* [DATA FOR THE TASK]:
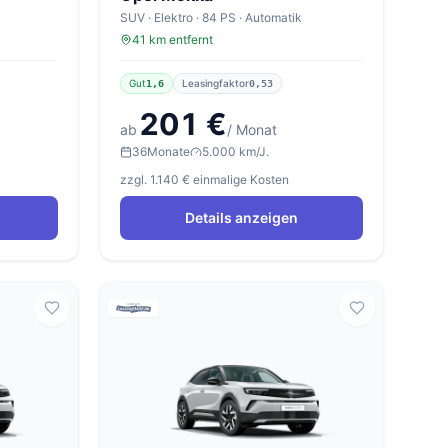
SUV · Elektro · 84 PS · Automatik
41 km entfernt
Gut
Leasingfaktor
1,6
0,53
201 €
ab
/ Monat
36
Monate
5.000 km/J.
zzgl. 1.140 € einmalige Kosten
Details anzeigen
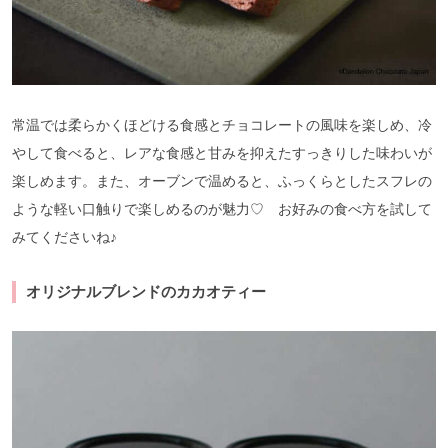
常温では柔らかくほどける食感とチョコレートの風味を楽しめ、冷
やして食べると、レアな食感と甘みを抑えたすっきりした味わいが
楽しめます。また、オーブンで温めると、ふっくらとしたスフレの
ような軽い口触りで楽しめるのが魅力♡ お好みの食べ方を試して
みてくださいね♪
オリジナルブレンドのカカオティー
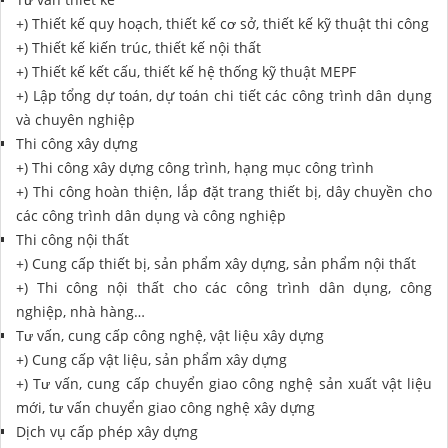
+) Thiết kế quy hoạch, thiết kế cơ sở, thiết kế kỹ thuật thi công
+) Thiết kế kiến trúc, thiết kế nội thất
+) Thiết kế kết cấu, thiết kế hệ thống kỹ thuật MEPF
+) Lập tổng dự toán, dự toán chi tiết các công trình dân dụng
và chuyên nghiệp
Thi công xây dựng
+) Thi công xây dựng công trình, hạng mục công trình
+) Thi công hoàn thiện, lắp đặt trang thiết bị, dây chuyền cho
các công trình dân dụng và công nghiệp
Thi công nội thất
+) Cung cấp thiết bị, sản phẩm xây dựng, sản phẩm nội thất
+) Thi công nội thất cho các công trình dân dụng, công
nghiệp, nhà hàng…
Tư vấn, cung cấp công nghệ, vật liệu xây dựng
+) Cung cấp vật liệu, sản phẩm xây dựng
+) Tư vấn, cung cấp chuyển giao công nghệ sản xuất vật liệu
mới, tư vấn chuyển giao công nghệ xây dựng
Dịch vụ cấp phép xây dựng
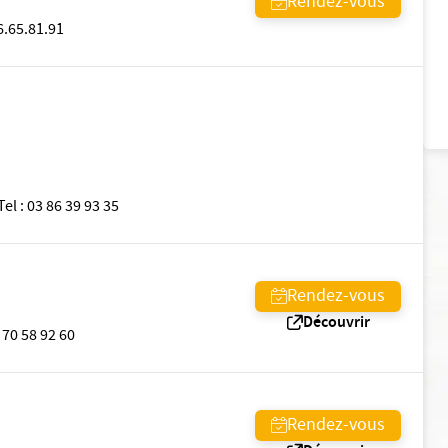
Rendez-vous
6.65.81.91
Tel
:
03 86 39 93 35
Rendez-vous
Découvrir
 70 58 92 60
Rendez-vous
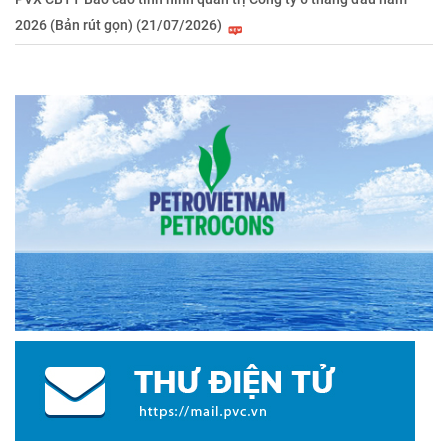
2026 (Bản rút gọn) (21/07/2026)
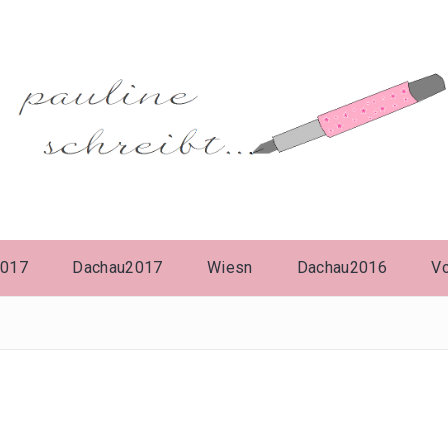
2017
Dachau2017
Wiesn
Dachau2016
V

---

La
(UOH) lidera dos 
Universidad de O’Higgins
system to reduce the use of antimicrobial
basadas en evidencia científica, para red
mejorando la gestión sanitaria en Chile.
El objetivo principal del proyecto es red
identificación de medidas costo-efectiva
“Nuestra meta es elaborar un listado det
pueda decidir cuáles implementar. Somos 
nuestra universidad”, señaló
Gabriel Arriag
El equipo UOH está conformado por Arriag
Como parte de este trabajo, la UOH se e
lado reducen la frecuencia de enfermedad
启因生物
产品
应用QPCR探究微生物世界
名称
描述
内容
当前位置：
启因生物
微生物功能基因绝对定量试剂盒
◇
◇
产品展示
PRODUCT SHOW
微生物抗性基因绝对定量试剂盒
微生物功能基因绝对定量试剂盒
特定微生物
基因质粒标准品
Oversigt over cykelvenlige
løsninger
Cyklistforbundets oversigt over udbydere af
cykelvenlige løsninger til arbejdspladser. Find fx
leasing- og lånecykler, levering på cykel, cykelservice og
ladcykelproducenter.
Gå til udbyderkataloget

* [GOAL OF THE EXERCISE]:
Within the listing above, the range opens at the line with "mejorando la gestión sanitaria en Chile." and closes at the line with "Gå til udbyderkataloget". Reproduce exactly the lines of that range, including both ends.

* [RESULT OF THE TASK]:
mejorando la gestión sanitaria en Chile.
El objetivo principal del proyecto es red
identificación de medidas costo-efectiva
“Nuestra meta es elaborar un listado det
pueda decidir cuáles implementar. Somos 
nuestra universidad”, señaló
Gabriel Arriag
El equipo UOH está conformado por Arriag
Como parte de este trabajo, la UOH se e
lado reducen la frecuencia de enfermedad
启因生物
产品
应用QPCR探究微生物世界
名称
描述
内容
当前位置：
启因生物
微生物功能基因绝对定量试剂盒
◇
◇
产品展示
PRODUCT SHOW
微生物抗性基因绝对定量试剂盒
微生物功能基因绝对定量试剂盒
特定微生物
基因质粒标准品
Oversigt over cykelvenlige
løsninger
Cyklistforbundets oversigt over udbydere af
cykelvenlige løsninger til arbejdspladser. Find fx
leasing- og lånecykler, levering på cykel, cykelservice og
ladcykelproducenter.
Gå til udbyderkataloget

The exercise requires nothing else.